▸ Material shown
:::
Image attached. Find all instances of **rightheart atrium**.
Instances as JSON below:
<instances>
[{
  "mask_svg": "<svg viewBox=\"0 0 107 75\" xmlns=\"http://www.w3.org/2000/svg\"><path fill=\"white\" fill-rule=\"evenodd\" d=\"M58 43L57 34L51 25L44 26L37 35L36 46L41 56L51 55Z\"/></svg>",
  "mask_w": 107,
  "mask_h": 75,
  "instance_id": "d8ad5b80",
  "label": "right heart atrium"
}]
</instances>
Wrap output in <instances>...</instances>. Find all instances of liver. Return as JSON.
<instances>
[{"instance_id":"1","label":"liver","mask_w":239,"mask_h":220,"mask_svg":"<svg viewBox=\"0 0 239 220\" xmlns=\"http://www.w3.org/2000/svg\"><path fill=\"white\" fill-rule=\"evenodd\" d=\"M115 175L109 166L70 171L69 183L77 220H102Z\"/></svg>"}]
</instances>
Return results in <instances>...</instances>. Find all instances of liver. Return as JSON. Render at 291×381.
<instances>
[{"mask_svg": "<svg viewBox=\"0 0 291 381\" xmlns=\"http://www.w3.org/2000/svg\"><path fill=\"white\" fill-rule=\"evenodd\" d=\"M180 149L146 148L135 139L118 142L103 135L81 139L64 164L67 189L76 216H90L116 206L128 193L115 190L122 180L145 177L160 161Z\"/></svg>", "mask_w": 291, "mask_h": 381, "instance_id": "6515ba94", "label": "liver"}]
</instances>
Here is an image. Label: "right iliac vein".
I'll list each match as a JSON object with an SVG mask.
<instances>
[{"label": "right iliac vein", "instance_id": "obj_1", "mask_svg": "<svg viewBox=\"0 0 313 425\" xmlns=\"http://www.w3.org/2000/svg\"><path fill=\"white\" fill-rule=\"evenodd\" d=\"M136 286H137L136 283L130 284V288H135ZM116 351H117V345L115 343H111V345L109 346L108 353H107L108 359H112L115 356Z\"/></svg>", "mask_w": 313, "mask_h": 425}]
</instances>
:::
▸ Exercise aim
Copy nothing except the lines from the one with "Return results in" through the end of the records; keep each exactly as it appears, first and last included.

▸ Solution for this task
Return results in <instances>...</instances>. Find all instances of liver. Return as JSON. Render at 291×381.
<instances>
[{"mask_svg": "<svg viewBox=\"0 0 291 381\" xmlns=\"http://www.w3.org/2000/svg\"><path fill=\"white\" fill-rule=\"evenodd\" d=\"M180 149L146 148L135 139L118 142L103 135L81 139L64 164L67 189L76 216H90L116 206L128 193L115 190L122 180L145 177L160 161Z\"/></svg>", "mask_w": 291, "mask_h": 381, "instance_id": "6515ba94", "label": "liver"}]
</instances>
Here is an image. Label: "right iliac vein".
I'll list each match as a JSON object with an SVG mask.
<instances>
[{"label": "right iliac vein", "instance_id": "obj_1", "mask_svg": "<svg viewBox=\"0 0 313 425\" xmlns=\"http://www.w3.org/2000/svg\"><path fill=\"white\" fill-rule=\"evenodd\" d=\"M136 286H137L136 283L130 284V288H135ZM116 351H117V345L115 343H111V345L109 346L108 353H107L108 359H112L115 356Z\"/></svg>", "mask_w": 313, "mask_h": 425}]
</instances>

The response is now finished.